The first 10 minutes were fun. We ran around marvelling at the produce of China. Although How-to-Rear-Your-Children books advise against transferring one’s ambitions onto offspring, the temptation is simply too great. As I had already committed the sin of over-identification (assuming my feelings were comparable to theirs), I allowed myself a little projection. They could have the tractors, now I wanted more.
I had to go looking in the girls’ section for the dolls, of course, and that’s where my mood started to crash. The boys’ section is a multi-coloured fiesta but the girls’ aisles are a startling variety of ghastly shades of pink. The boys have construction gear, farm sets, Lego, transport, aliens and animals. The girls have pink.
They may call this a post-feminist world, but gender apartheid still rules when it comes to toy marketing. Pink dolls, pink fairy outfits, pink fashion accessories, pink pretend make-up.
That’s when I started squinting — distinguishing one toy from another is hard in an avalanche of pink. All the baby dolls were wearing pink — and there weren’t even any boy dolls.
After getting over the fright of the price of them, I selected one. Then I found the ironing set; it had a picture of a girl wearing a pink dress on the front. With my liberal sensibilities assuaged, I headed back to the tractor section.
In the meantime my husband had spotted little musical instruments. He wants his sons to play guitars at parties to impress women the way he never did. There was an intense debate on the most appropriate type, and finally a little guitar went under the arm. Now, definitely, back to the tractors. On the way we found a section devoted to easels, blackboards and white boards. Another debate, and we settled for one that was a blackboard on one side and a magnetic board on the other — chalk and magnetic letters and numbers all included. Brilliant. I could start him on his letters. The possibility of my son being able to read before he went to school thrilled me. Some 104 letters would have to be picked up, but I figured this was a small sacrifice for his advancement. It was heavy, but I dragged that along as we headed for the tractors, picking up a set of toy golf clubs on the way. Sport is another talent to be nurtured.
Finally, the tractors. But there we were defeated; there were so many. At first I was enthusiastic about a ride-on but He pointed out that it would be winter and maybe getting outside toys wasn’t a great idea. There were motorised remote-control versions — amazing but too advanced. There were hand-sized little ones, but the pieces were so complex that you just knew they’d be smashed inside five seconds.
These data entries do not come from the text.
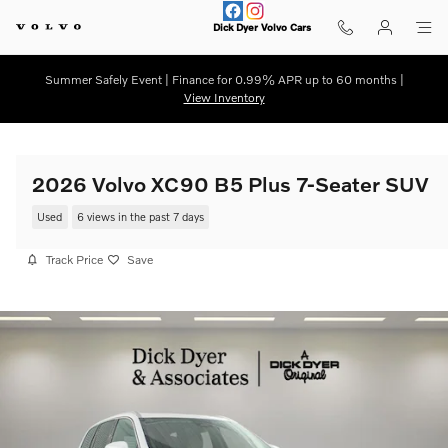
Skip to main content
Dick Dyer Volvo Cars
Summer Safely Event | Finance for 0.99% APR up to 60 months |
View Inventory
2026 Volvo XC90 B5 Plus 7-Seater SUV
Used
6 views in the past 7 days
Track Price
Save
I started to panic. Surrounded by thousands of tractors, and no idea which one to get. Finally we found a model with a simple design that seemed relatively unsmashable and was only a tenner. We ran for the checkout stuffing batteries in our pockets as we left.
As we loaded everything into the boot, I listed the contents. One doll and one ironing board bought so I could make him less of a boy. One guitar and one set of golf clubs so his father could dream of his unfulfilled youth. One magnetic board and letters so I could teach him to read and be proud. One tractor, which he wanted.
Then I remembered we had two children. We had managed to forget to buy anything for the almost two-year-old. He doesn’t know how to ask for anything so we’d overlooked him. We were going to have to go back. That’s when I had the “stroke”.
Next day, the oldest boy’s birthday, we gave him the doll. He was delighted, even though his four-year-old cousin was there for the opening of the package and kept shouting “but that’s for girls!” My son calls the doll “he” even though it’s wearing pink. The mother-in-law isn’t one bit impressed.